Treatment of gout flares with colchicine tablets, USP is not recommended in patients with hepatic impairment who are receiving colchicine tablets, USP for prophylaxis.

FMF Patients with mild to moderate hepatic impairment should be monitored closely for adverse effects of colchicine. Dose reduction should be considered in patients with severe hepatic impairment [see Use in Specific Populations (8.7)] .

3 DOSAGE FORMS AND STRENGTHS

Tablets: 0.6 mg colchicine — purple capsule-shaped, film-coated tablets, scored on one side and debossed with “A10” on the other side.

4 CONTRAINDICATIONS

Patients with renal or hepatic impairment should not be given colchicine, USP in conjunction with P-gp or strong CYP3A4 inhibitors (this includes all protease inhibitors except fosamprenavir). In these patients, life-threatening and fatal colchicine, USP toxicity has been reported with colchicine, USP taken in therapeutic doses.

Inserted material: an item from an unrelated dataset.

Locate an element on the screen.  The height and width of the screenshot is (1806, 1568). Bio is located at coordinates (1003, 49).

5 WARNINGS AND PRECAUTIONS

5.1 Fatal Overdose

Fatal overdoses, both accidental and intentional, have been reported in adults and children who have ingested colchicine [see Overdosage (10) ]. Colchicine should be kept out of the reach of children.

5.2 Blood Dyscrasias

Myelosuppression, leukopenia, granulocytopenia, thrombocytopenia, pancytopenia and aplastic anemia have been reported with colchicine used in therapeutic doses.

5.3 Drug Interactions

Colchicine is a P-gp and CYP3A4 substrate. Life-threatening and fatal drug interactions have been reported in patients treated with colchicine given with P-gp and strong CYP3A4 inhibitors. If treatment with a P-gp or strong CYP3A4 inhibitor is required in patients with normal renal and hepatic function, the patient’s dose of colchicine may need to be reduced or interrupted [see Drug Interactions (7)]. Use of colchicine in conjunction with P-gp or strong CYP3A4 inhibitors (this includes all protease inhibitors except fosamprenavir) is contraindicated in patients with renal or hepatic impairment [see Contraindications (4)].

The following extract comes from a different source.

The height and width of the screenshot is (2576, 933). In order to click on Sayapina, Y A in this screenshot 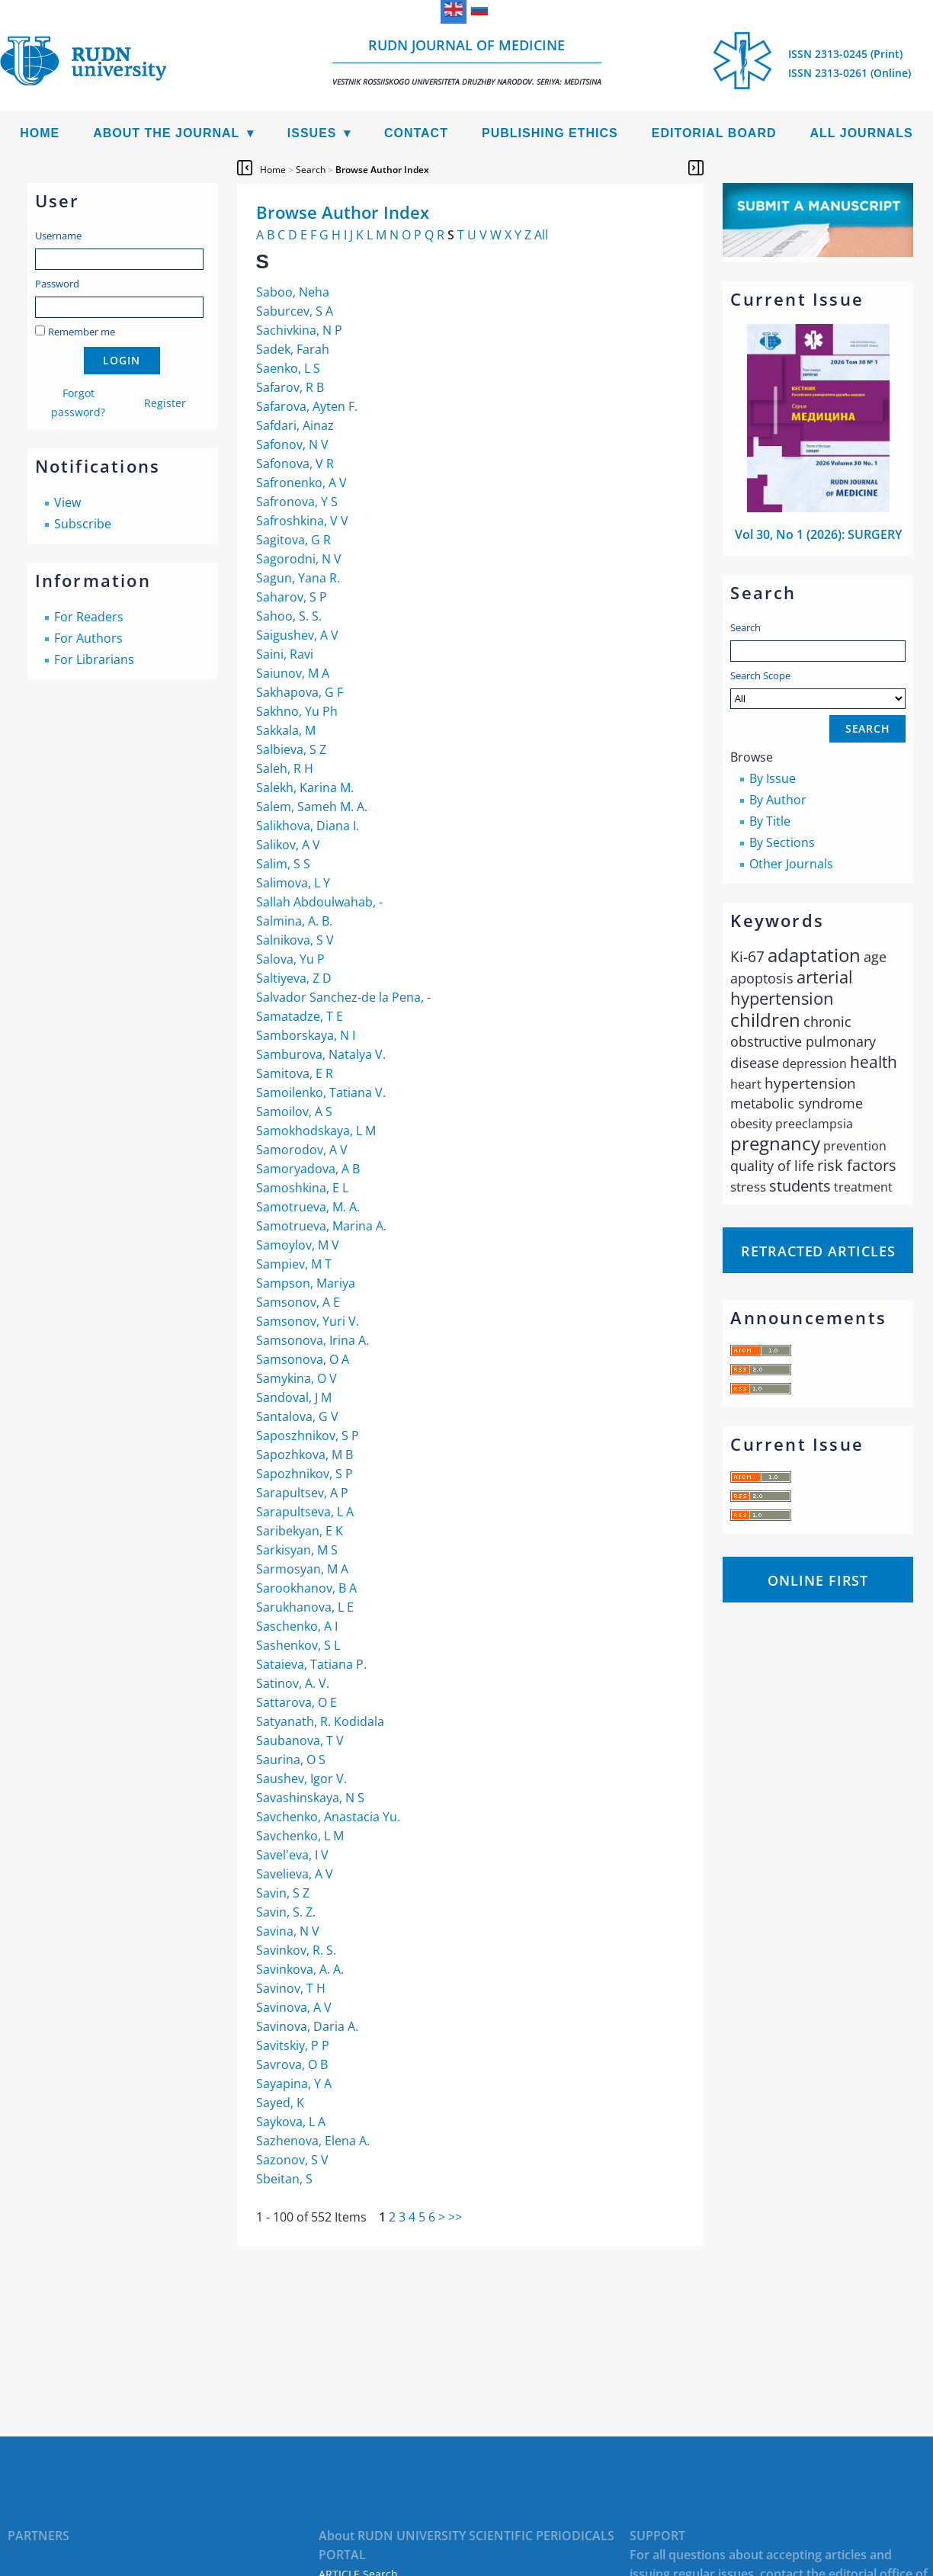, I will do `click(294, 2083)`.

5.4 Neuromuscular Toxicity

Colchicine-induced neuromuscular toxicity and rhabdomyolysis have been reported with chronic treatment in therapeutic doses. Patients with renal dysfunction and elderly patients, even those with normal renal and hepatic function, are at increased risk. Concomitant use of atorvastatin, simvastatin, pravastatin, fluvastatin, lovastatin, gemfibrozil, fenofibrate, fenofibric acid or benzafibrate (themselves associated with myotoxicity) or cyclosporine with colchicine may potentiate the development of myopathy [see Drug Interactions (7)]. Once colchicine is stopped, the symptoms generally resolve within one week to several months.

6 ADVERSE REACTIONS

Prophylaxis of Gout Flares

The most commonly reported adverse reaction in clinical trials of colchicine for the prophylaxis of gout was diarrhea.

Treatment of Gout Flares

The most common adverse reactions reported in the clinical trial with colchicine for treatment of gout flares were diarrhea (23%) and pharyngolaryngeal pain (3%).

FMF

Gastrointestinal tract adverse effects are the most frequent side effects in patients initiating colchicine, usually presenting within 24 hours, and occurring in up to 20% of patients given therapeutic doses. Typical symptoms include cramping, nausea, diarrhea, abdominal pain and vomiting. These events should be viewed as dose-limiting if severe, as they can herald the onset of more significant toxicity.